Let $\displaystyle T_{n,r,k}:=\sum\limits_{j=r}^n\,\binom{n+k-1-j}{k-1}\,\binom{j}{r}$ for nonnegative integers $n,r,k$ (where $\binom{m}{-1}:=0$ for all nonnegative integers $m$, and $\binom{-1}{-1}:=1$). We shall first prove that $T_{n,r,k}=T_{n-1,r-1,k+1}$ for all integers $n\geq 1$, $r\geq 1$, and $k\geq 0$.
Note that $\binom{j}{r}=\sum\limits_{i=r-1}^{j-1}\,\binom{i}{r-1}$ for all integers $r\geq 0$ and $j\geq r$. Hence, $$\begin{align}T_{n,r,k}&=\sum\limits_{j=r}^n\,\binom{n+k-1-j}{k-1}\,\binom{j}{r}\\&=\sum\limits_{j=r}^n\,\binom{n+k-1-j}{k-1}\,\sum\limits_{i=r-1}^{j-1}\,\binom{i}{r-1}\\&=\sum_{i=r-1}^{n-1}\,\binom{i}{r-1}\,\sum_{j=i+1}^n\,\binom{n+k-1-j}{k-1}\\&=\sum_{i=r-1}^{n-1}\,\binom{i}{r-1}\,\sum_{j=k-1}^{n+k-2-i}\,\binom{j}{k-1}\\&=\sum_{i=r-1}^{n-1}\,\binom{i}{r-1}\,\binom{n+k-1-i}{k}\\&=\sum_{i=r-1}^{n-1}\,\binom{(n-1)+(k+1)-1-i}{(k+1)-1}\,\binom{i}{r-1}\\&=T_{n-1,r-1,k+1}\,.\end{align}$$
Since $\displaystyle T_{n,r,k}=\binom{n+k}{r+k}$ for $k=0$ and $k=1$, it follows from $T_{n,r,k}=T_{n-1,r-1,k+1}$ that $\displaystyle T_{n,r,k}=\binom{n+k}{r+k}$ for any nonnegative integer $k$. The proof is now complete.

Answer 2

You want $N =\sum_{k=1}^{68} k\binom{99-k}{30} $.

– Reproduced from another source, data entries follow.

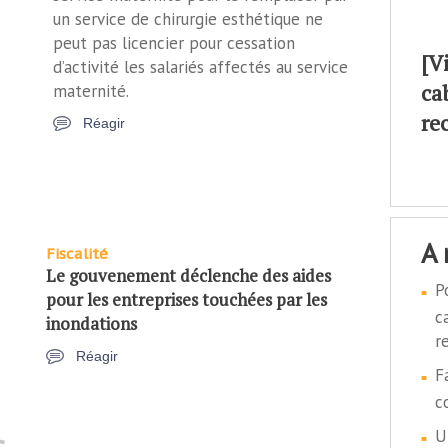
un service de chirurgie esthétique ne
peut pas licencier pour cessation
[V
d’activité les salariés affectés au service
ca
maternité.
re
Réagir
a
Fiscalité
Le gouvenement déclenche des aides
P
pour les entreprises touchées par les
c
inondations
r
Réagir
F
c
U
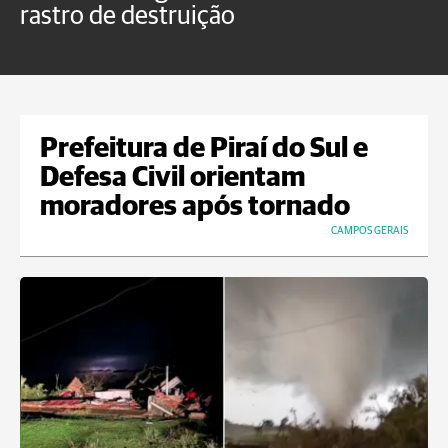
rastro de destruição
C
m
Prefeitura de Piraí do Sul e
Defesa Civil orientam
moradores após tornado
CAMPOS GERAIS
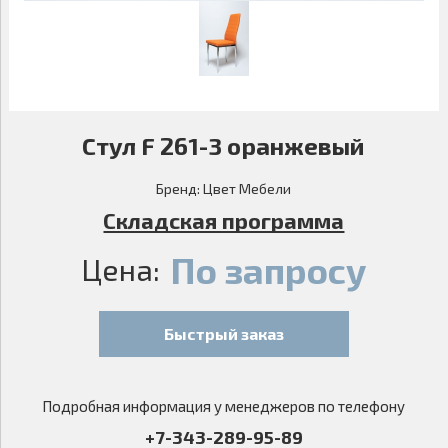
Стул F 261-3 оранжевый
Бренд:
Цвет Мебели
Складская программа
По запросу
Цена:
Быстрый заказ
Подробная информация у менеджеров по телефону
+7-343-289-95-89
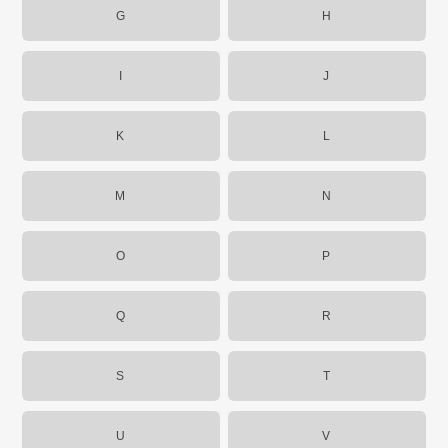
G
H
I
J
K
L
M
N
O
P
Q
R
S
T
U
V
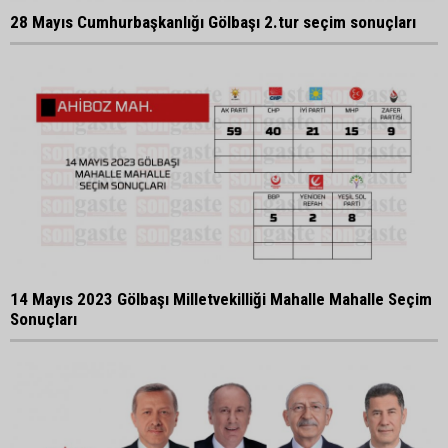
28 Mayıs Cumhurbaşkanlığı Gölbaşı 2.tur seçim sonuçları
14 Mayıs 2023 Gölbaşı Milletvekilliği Mahalle Mahalle Seçim
Sonuçları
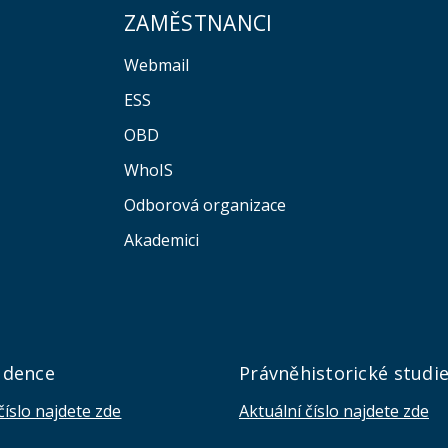
ZAMĚSTNANCI
Webmail
ESS
OBD
WhoIS
Odborová organizace
Akademici
udence
Právněhistorické studi
číslo najdete zde
Aktuální číslo najdete zde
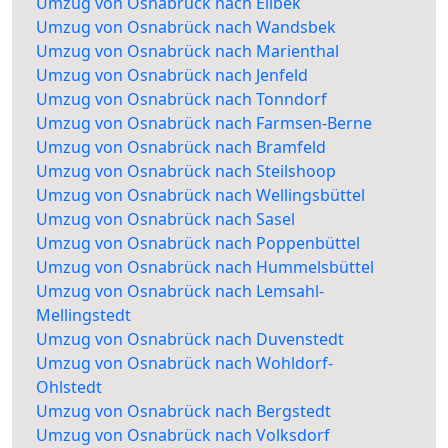
Umzug von Osnabrück nach Eilbek
Umzug von Osnabrück nach Wandsbek
Umzug von Osnabrück nach Marienthal
Umzug von Osnabrück nach Jenfeld
Umzug von Osnabrück nach Tonndorf
Umzug von Osnabrück nach Farmsen-Berne
Umzug von Osnabrück nach Bramfeld
Umzug von Osnabrück nach Steilshoop
Umzug von Osnabrück nach Wellingsbüttel
Umzug von Osnabrück nach Sasel
Umzug von Osnabrück nach Poppenbüttel
Umzug von Osnabrück nach Hummelsbüttel
Umzug von Osnabrück nach Lemsahl-
Mellingstedt
Umzug von Osnabrück nach Duvenstedt
Umzug von Osnabrück nach Wohldorf-
Ohlstedt
Umzug von Osnabrück nach Bergstedt
Umzug von Osnabrück nach Volksdorf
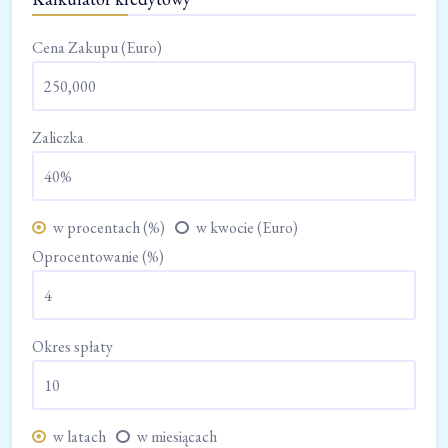
Cena Zakupu (Euro)
Zaliczka
w procentach (%)
w kwocie (Euro)
Oprocentowanie (%)
Okres spłaty
w latach
w miesiącach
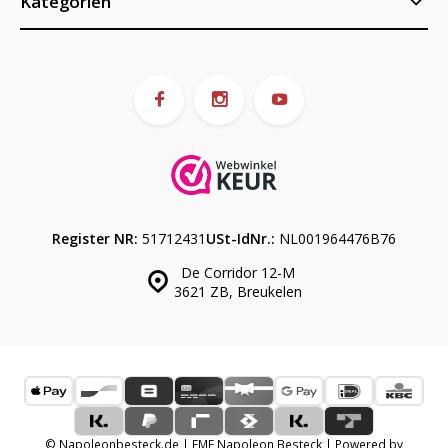
Kategorien
Register NR:
51712431
USt-IdNr.:
NL001964476B76
De Corridor 12-M
3621 ZB, Breukelen
© Napoleonbesteck.de | EME Napoleon Besteck | Powered by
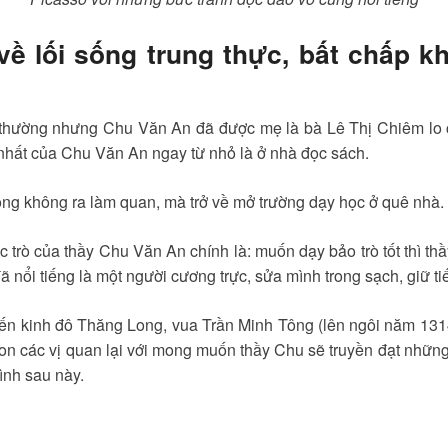
ề lối sống trung thực, bất chấp kh
nh thường nhưng Chu Văn An đã được mẹ là bà Lê Thị Chiêm lo c
 nhất của Chu Văn An ngay từ nhỏ là ở nhà đọc sách.
n, ông không ra làm quan, mà trở về mở trường dạy học ở quê nhà.
 trò của thầy Chu Văn An chính là: muốn dạy bảo trò tốt thì th
 nổi tiếng là một người cương trực, sửa mình trong sạch, giữ tiế
ến kinh đô Thăng Long, vua Trần Minh Tông (lên ngôi năm 1314
con các vị quan lại với mong muốn thầy Chu sẽ truyền đạt nhữn
ình sau này.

According to Wolfy this is $ 143012501349174257560226706 $.

Again, according to Wolfy, $\binom{100}{32}= 143012501349174257560226775 $.

These differ by $69$.

So, unless Wolfy made an error, there is no such $q$, but $q=32$ comes very close.